With the onslaught of app stores saturating the digital market, developers are discovering that they’ll have to become more creative about distributing their finished product across various platforms. Enter HTML 5. The new standard markup language for making websites--and a formidable replacement for Adobe’s Flash--is now being used by developers to create one piece of code that works seamlessly across multiple platforms, including iOS, Android, Facebook, and the web. One company in particular, gaming startup Goko, is using this technology to transport a popular board game into an environment where friends using different mobile devices, in different parts of the world, can all play one another.
This concept of developing content for one platform and extending it to others isn’t new. There are already software development kits (SDKs) that can perform this type of function, but not all are as ubiquitous as HTML5. Ted Griggs, CEO and Co-founder of Goko, calls HTML5 the “nirvana for games you want to play everywhere.” Rather than locking the developer into one type of coding language, as other SDKs do, HTML5 is a standard, which gives the developer freedom to take their content anywhere HTML5 is supported. Griggs adds that this is one of the goals of HTML5, to “get contents where people are, rather than take people in a certain direction.”
To get its game into the iTunes App Store, Goko wrapped it up in a container using CocoonJS, a mobile gaming platform developed by San Francisco--based Ludei that enables developers to deploy and run HTML5 apps within other frameworks. So when someone uses their iOS device to download a game that is wrapped up in CocoonJS, it’s actually the HTML5 app, rather than one written in iOS’s native coding language, C#. The Netflix app for iOS uses a similar container, which makes it easily portable to different mobile devices and ensures that the user interface is standard across the board.
For its flagship HTML5 title, Goko elected to steer away from overstuffed genres such as first-person shooters and instead based its game on Dominion, a popular card game. “It’s the same as why you make a Spider-Man or a Batman movie. People know about that so you already have an ingrained audience,” says Griggs. “These games are inherently multiplayer and social, so one of the aspects we really wanted to show off was the idea that these multiplayer games are where people come together to play.”
The one major downside to developing in HTML5 is that it restricts developers from being able to opt into major features. For example, when Dominion hits the App Store, it won’t have Game Center access. But, the benefit of not being restricted to one digital shop or platform outweighs the little inconveniences.

Goko wanted to launch with a game like Dominion because it is "inherently multiplayer and social."
Unfortunately, as this article was being written, Goko pulled the Dominion game from Facebook, Google+, Goko.com, Android, and iOS immediately after launch, after users complained of numerous issues.
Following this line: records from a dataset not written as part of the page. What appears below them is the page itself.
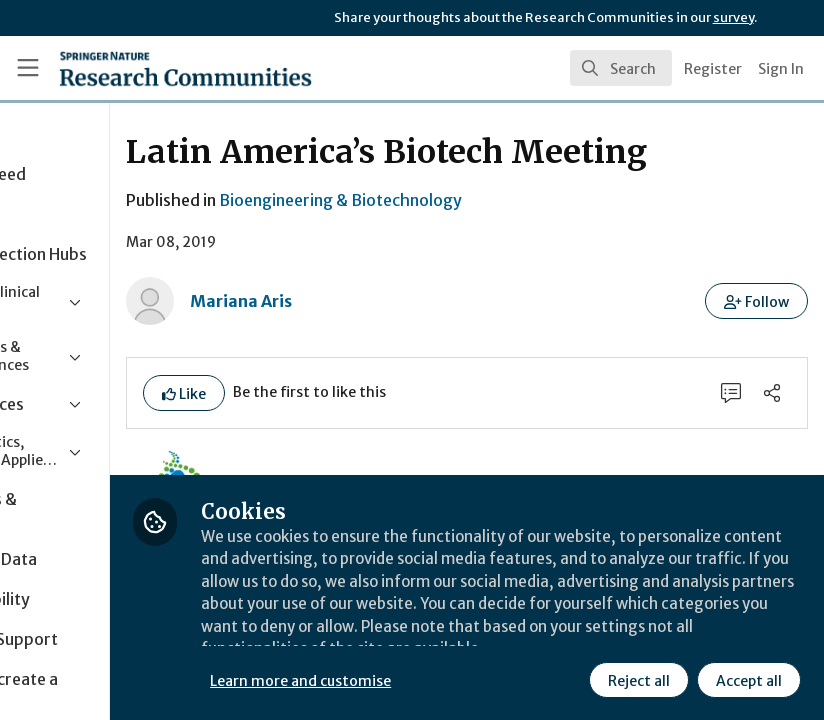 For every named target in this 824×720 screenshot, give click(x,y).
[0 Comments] (727, 394)
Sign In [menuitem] (781, 69)
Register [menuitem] (713, 69)
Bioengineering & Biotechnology (486, 200)
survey (733, 17)
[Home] (144, 68)
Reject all (638, 679)
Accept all (748, 679)
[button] (757, 301)
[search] (621, 68)
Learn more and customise (447, 679)
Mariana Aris (387, 301)
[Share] (771, 394)
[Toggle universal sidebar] (28, 68)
A statement on Goko’s site said, “We will go live again when it’s ready,” without any indication of when that might happen. The problems will hopefully be resolved in the meantime, but regardless of what happens with Dominion in the short term, it seems certain that HTML5 will have a major impact on the future of mobile gaming, and could radically change the way that games and other apps are created, distributed, and enjoyed.